UFH is an unfractionated acid mucopolysaccharide and its effect on the coagulation mechanism is ascribed to its activation of antithrombin III which then deactivates thrombin and factor Xa. It is administered intravenously and has a dose-dependent half life, averaging 1–3 hours in neonates.
DS is a fractionated low-molecular-weight derivative of heparin. It is given subcutaneously, has a greater bioavailability and a more pronounced effect on the inhibition of Xa. It is eliminated through the kidneys with a half life of 3–5 hours.
Speculating about a mechanism explaining hyperthermia in our case is challenging as the immune system is highly immature but develops rapidly. DS has no known effect on the thermoregulation and a hypersensitivity reaction is implausible with regards to the delay of the second reaction (48 hours). A possible mechanism could be an idiosyncratic effect or a local effect, caused by the subcutaneous deposit of the drug.9
In summary, there are differences in hypersensitivity or the mode of administration that could be related to tissue damage. In our case, DS was administered two times per day via a subcutaneous catheter that was changed every third day. No signs of tissue damage or local infection were observed during the treatment period.
Learning points.
Several drugs have the potential to cause drug fever in patients, but until today no case of drug fever caused by dalteparin-sodium (DS) (Fragmin) has been published. Drug fever is not mentioned in the official drug information.
In the presented case, DS caused drug fever in a preterm infant.

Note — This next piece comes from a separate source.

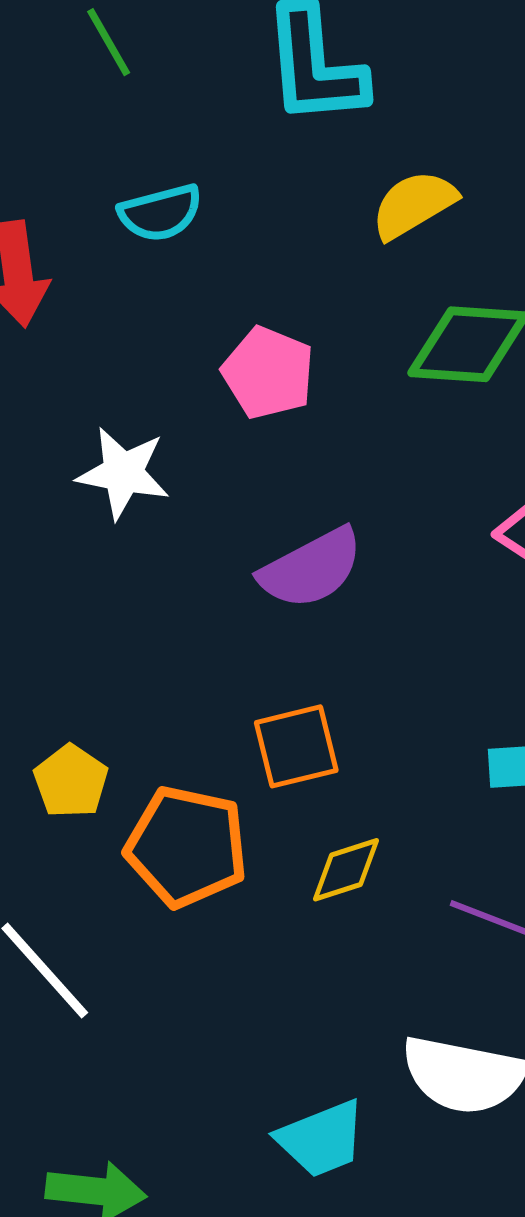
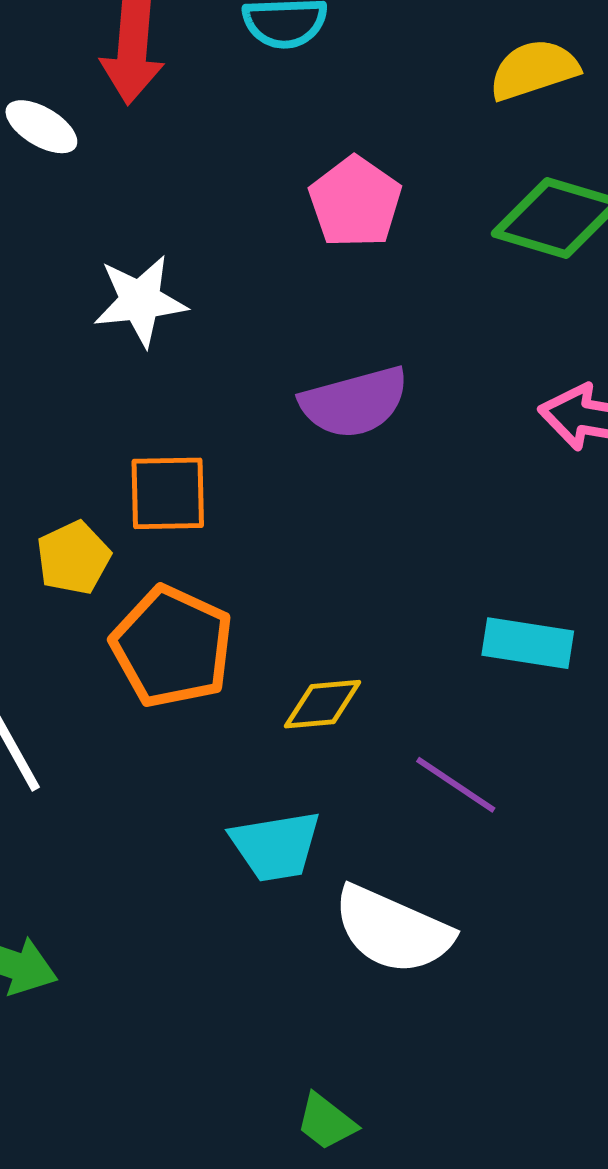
white star: (123, 473) -> (140, 301), moved, turned -30
orange square: (296, 746) -> (168, 493), moved
cyan trapezoid: (321, 1139) -> (276, 846), moved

This novel insight should be considered when treating infants off-label with this drug and preferentially will lead to increased recognition and reporting.
Footnotes
Contributors: DW and SO recognised the adverse event, collected the data and did the literature research. PN provided essential background information and did the research in the pharmacovigilance databases. DW, SO and PN wrote the case report.
Funding: Financial support was provided through Regional Agreement on Medical Training and Clinical Research (ALF), project 20130324, between the Stockholm County Council and Karolinska Institutet.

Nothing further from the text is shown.